Un architecte, mandé de Marseille, arriva au moment où le procureur du roi, radieux, était en train de marivauder avec une jeune truie. Séance tenante, on chercha un emplacement, on arrêta le plan d’une porcherie-modèle. M. Fraque voulut un palais. Rien n’était trop beau ! Il fallait du marbre partout et rien que du marbre, du marbre rose pour les mangeoires, du marbre blanc pour les escaliers intérieurs, du marbre vert pour les colonnes de la façade et les sculptures emblématiques d’un fronton. Quand M. Fraque fut de retour de sa terre, au bout des quinze jours, son air heureux et rayonnant stupéfia Zoé.
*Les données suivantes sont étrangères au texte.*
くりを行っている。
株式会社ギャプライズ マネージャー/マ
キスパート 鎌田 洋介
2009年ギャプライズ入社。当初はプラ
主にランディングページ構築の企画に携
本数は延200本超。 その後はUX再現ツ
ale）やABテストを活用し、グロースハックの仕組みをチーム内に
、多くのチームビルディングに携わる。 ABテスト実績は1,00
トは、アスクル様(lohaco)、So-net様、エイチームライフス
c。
Et, pendant six mois, il alla tous les jours à sa « Villa-Poorcels » pour surveiller maçons et architecte, sculpteurs et marbriers. Il en manquait souvent l’audience. À peine au sortir du parquet, il sautait en selle. Il engraissa. Le jour de l’inauguration de la porcherie, il y eut à « Villa-Poorcels » une grande fête agricole à laquelle, naturellement, madame Fraque refusa d’assister. Le préfet, le premier président, l’évêque lui-même, le docteur Boisvert, plusieurs membres du conseil général, déjeunèrent dans la porcherie. Tout à coup, au dessert, quand on déboucha le champagne, les portes furent ouvertes, et les habitants du nouveau palais, couverts de rubans et de guirlandes de roses, firent irruption en grognant de joie. Il y eut toast, discours, musique d’orphéon, bal champêtre, et enfin, le soir, feu d’artifice. La grande pièce fit voir, dans le ciel, un gigantesque cochon de feu.
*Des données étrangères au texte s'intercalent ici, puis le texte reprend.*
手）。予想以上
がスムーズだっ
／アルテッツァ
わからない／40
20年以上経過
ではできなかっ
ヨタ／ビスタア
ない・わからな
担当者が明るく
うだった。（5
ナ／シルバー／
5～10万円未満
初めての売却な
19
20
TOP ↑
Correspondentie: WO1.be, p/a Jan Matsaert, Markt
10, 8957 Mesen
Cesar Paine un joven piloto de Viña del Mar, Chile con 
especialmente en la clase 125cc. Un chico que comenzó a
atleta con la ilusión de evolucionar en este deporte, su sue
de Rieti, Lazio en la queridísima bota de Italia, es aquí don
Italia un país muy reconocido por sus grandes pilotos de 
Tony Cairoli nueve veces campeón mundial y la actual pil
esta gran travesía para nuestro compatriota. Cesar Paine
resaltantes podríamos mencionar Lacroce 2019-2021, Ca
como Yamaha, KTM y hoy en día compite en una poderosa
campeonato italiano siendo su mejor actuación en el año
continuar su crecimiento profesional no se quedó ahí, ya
Cette sollicitude pour la race porcine passa chez M. Fraque à l’état de folie douce chronique. Elle lui coûta beaucoup d’argent, presque autant que la toilette de sa femme. Ses quarante mille livres de rente n’y suffisaient plus. Il fut bien forcé d’écorner de temps en temps son capital, afin que ses porcs chéris vécussent comme des princes. Mais il s’absorba en eux. Ses porcs remplacèrent ses nécessités de distraction, ses besoins de femmes. Dans leur société, il oublia les amis laissés à Paris, devenus tout-puissants, académiciens, ministres. À les élever, ses cochons, ce mari philosophe insensibilisa pour des années sa plaie conjugale. L’âge arrivait. Il devint très patient, très contenu, très étudié. Il exagérait de parti pris sa surdité naissante, une muraille, qu’il élevait entre le reste du monde et son égoïsme volontaire. Comptant ne rien voir, il jugeait prudent de ne rien entendre. Il poussa à l’excès l’anglomanie qui lui avait fait appeler sa campagne « Villa-Poorcels » et sa nouvelle jument « Miss-Jenny ». Il émaillait maintenant ses moindres phrases d’expressions anglaises. Il ne mangea plus que de la cuisine anglaise. Son rêve était de passer pour un « parfait gentleman », excentrique, plein de morgue, améliorateur de cochons et misanthrope.